YOUR TASK — Print out the records precisely, keeping each line identical to its source.

......

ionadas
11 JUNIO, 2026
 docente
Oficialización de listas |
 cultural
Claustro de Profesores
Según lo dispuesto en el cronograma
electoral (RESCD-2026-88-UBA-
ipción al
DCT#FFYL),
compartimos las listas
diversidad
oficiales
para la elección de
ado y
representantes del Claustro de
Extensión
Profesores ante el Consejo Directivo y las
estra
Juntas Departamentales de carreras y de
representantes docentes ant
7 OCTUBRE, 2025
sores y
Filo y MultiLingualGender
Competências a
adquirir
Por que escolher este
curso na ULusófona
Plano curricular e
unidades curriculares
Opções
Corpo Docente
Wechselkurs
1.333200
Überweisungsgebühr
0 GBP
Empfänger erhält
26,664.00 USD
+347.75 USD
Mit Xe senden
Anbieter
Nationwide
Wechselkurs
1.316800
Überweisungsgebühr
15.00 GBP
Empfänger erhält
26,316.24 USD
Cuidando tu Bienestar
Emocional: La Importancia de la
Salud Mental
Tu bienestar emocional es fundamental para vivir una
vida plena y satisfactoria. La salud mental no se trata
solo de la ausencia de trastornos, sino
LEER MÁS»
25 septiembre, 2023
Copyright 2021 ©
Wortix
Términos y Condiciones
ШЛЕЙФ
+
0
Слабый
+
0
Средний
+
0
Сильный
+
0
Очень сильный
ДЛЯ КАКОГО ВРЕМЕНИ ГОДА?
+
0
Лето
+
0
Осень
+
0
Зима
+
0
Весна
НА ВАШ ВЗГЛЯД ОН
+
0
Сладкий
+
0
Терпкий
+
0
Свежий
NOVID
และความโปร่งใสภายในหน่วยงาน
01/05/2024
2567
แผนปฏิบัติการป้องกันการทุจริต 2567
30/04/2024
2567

......

SOLUTION TO THE PROBLEM —
ionadas
11 JUNIO, 2026
 docente
Oficialización de listas |
 cultural
Claustro de Profesores
Según lo dispuesto en el cronograma
electoral (RESCD-2026-88-UBA-
ipción al
DCT#FFYL),
compartimos las listas
diversidad
oficiales
para la elección de
ado y
representantes del Claustro de
Extensión
Profesores ante el Consejo Directivo y las
estra
Juntas Departamentales de carreras y de
representantes docentes ant
7 OCTUBRE, 2025
sores y
Filo y MultiLingualGender
Competências a
adquirir
Por que escolher este
curso na ULusófona
Plano curricular e
unidades curriculares
Opções
Corpo Docente
Wechselkurs
1.333200
Überweisungsgebühr
0 GBP
Empfänger erhält
26,664.00 USD
+347.75 USD
Mit Xe senden
Anbieter
Nationwide
Wechselkurs
1.316800
Überweisungsgebühr
15.00 GBP
Empfänger erhält
26,316.24 USD
Cuidando tu Bienestar
Emocional: La Importancia de la
Salud Mental
Tu bienestar emocional es fundamental para vivir una
vida plena y satisfactoria. La salud mental no se trata
solo de la ausencia de trastornos, sino
LEER MÁS»
25 septiembre, 2023
Copyright 2021 ©
Wortix
Términos y Condiciones
ШЛЕЙФ
+
0
Слабый
+
0
Средний
+
0
Сильный
+
0
Очень сильный
ДЛЯ КАКОГО ВРЕМЕНИ ГОДА?
+
0
Лето
+
0
Осень
+
0
Зима
+
0
Весна
НА ВАШ ВЗГЛЯД ОН
+
0
Сладкий
+
0
Терпкий
+
0
Свежий
NOVID
และความโปร่งใสภายในหน่วยงาน
01/05/2024
2567
แผนปฏิบัติการป้องกันการทุจริต 2567
30/04/2024
2567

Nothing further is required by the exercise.